Era una grande fatica per i ragazzi del Body Decorators dare risposte a tutti i clienti e non c’era certo da stupirsi se quelli come me, aspiranti tatuatori, erano visti con sospetto ed ostilità.

Ribadisco sempre che quelli erano tempi strani; i primi due studi di Bologna riproponevano modelli già ampiamente collaudati in Europa e comunque così diversi.

Ricordo, nelle mie numerose visite, qualche episodio.

Ricordo una volta di aver osservato attentamente la macchinetta ed aver capito la similitudine con i campanelli elettrici ad elettrocalamite.

Fu proprio a seguito di una di queste visite che misi insieme la mia prima macchinetta autocostruita. Era ancora il 1988.

Ricordo di aver guardato Gianluca lavorare mentre faceva un teschio, sfumature rudi ma bellissime con colpi decisi e non avevo idea della tecnica perchè quella era la prima volta che vedevo realizzare delle sfumature; quello che però mi impressionò più di tutto fu quando, ad un certo punto, Gianluca chiese al suo cliente se nel teschio volesse gli occhi oppure no e questi annuì: allora, direttamente con la macchinetta, disegnò le circonferenze delle orbite con le pupille, annerì il resto delle cavità oculari, sfumò i bulbi per dare la sfericità ed ottenne uno sguardo diabolico con pochi segni, cosa che io avrei progettato mille volte sfiancando di insicurezze il mio povero cliente e rimandandolo a più sedute.

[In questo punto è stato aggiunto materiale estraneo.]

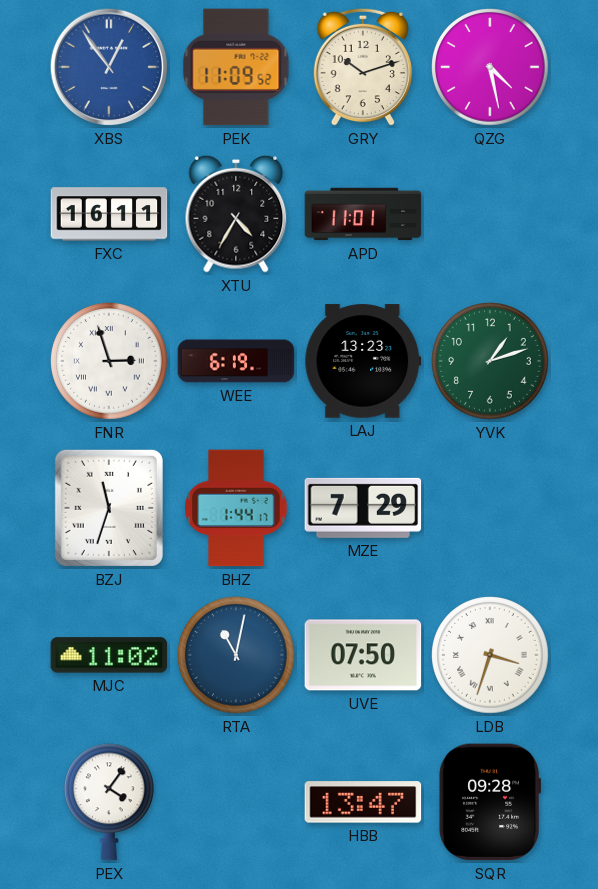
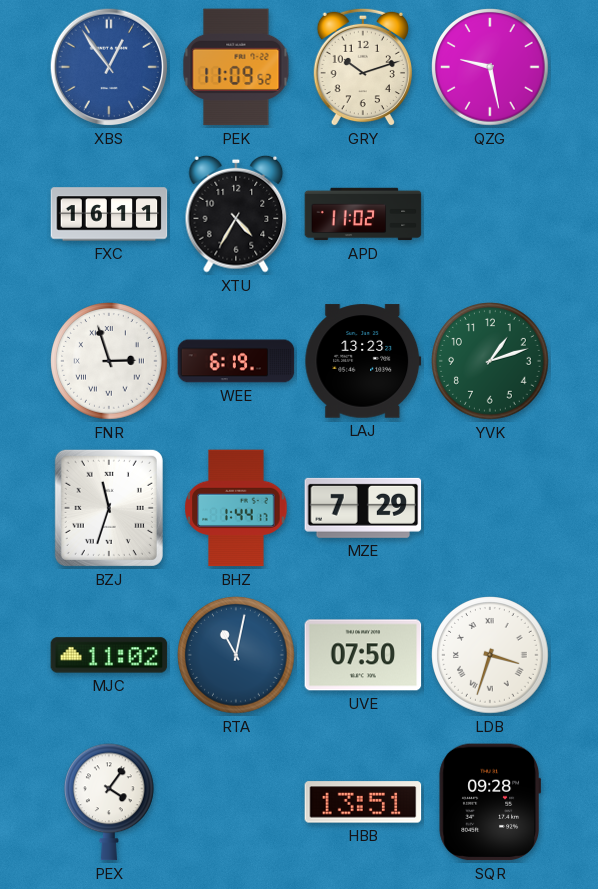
QZG: 4:28 -> 9:28
APD: 11:01 -> 11:02
HBB: 13:47 -> 13:51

Capii la professionalità, la cultura che stava dietro ad ogni simbolo e soprattutto quanta strada avevo ancora da fare. Feci i complimenti a Gianluca ma non credo li credette sinceri; mi guardò ancora con sospetto, del resto dovevo apparire oltremodo saccente e presuntuoso.

Ricordo anche di aver ricevuto da Gianluca, alla mia ennesima richiesta di aiuto per trovare l’attrezzatura (le richieste a Stefano erano imbarazzanti), un modulo d’ordine per fare l’ acquisto da un fantomatico rivenditore inglese con tanto di indirizzo e numero di telefono; mi sembrò un tale slancio di generosità da non poterci credere. Infatti a casa tentai più volte di chiamare ed inviai l’ordine ma tutto risultò inesistente e lo considerai un legittimo depistaggio per farmi perdere ulteriore tempo.

Ricordo esattamente come erano disposte le cose in quello studio, la capacità di Gianluca di arredare e sistemare ordinatamente qualsiasi equipaggiamento. Ricordo ogni particolare: il telefono cordless fissato al muro vicino al tubo portabicchieri, il portarotolo scottex e la lavatrice ad ultrasuoni, come in un ambulatorio gestito da uno sciamano...

Stefano univa il suo look di metallaro decadente alla passione motociclistica e Gianluca esibiva invece avambracci già molto tatuati e una gran capacità di gestire rapporti in tutto il mondo, aveva senz’altro già fatto viaggi importanti.

Non sapevo quale forma avesse questo mestiere, non avevo ancora viaggiato liberamente e non avevo visto altri negozi, che tipo di pubblico bisognasse fronteggiare ed in che modo: quello bolognese era incontenibile.

Nel Body Decorators andai sempre più di rado ma non posso dimenticare l’incontro con Marco Leoni, con Willie, con Franco Bellini (Frank) e Marco del quale non conosco il cognome ma aiutava i ragazzi ad accogliere i clienti e rispondere alle prime domande del pubblico.

Marco Leoni arrivò poco dopo dal Brasile e io lo trovai a lavorare nel Body Decorators, aveva uno sguardo magnetico ed era sempre sorridente. Era lontano dalle problematiche di mercato del nostro microcosmo bolognese, accessibile a tutti ed aperto a nuove conoscenze; la fronte tatuata.. Di lui vorrei parlare in seguito esaurientemente e dedicare un intero capitolo.

Per l’attrezzatura dovetti aspettare ancora un anno ma questa è già un’altra storia.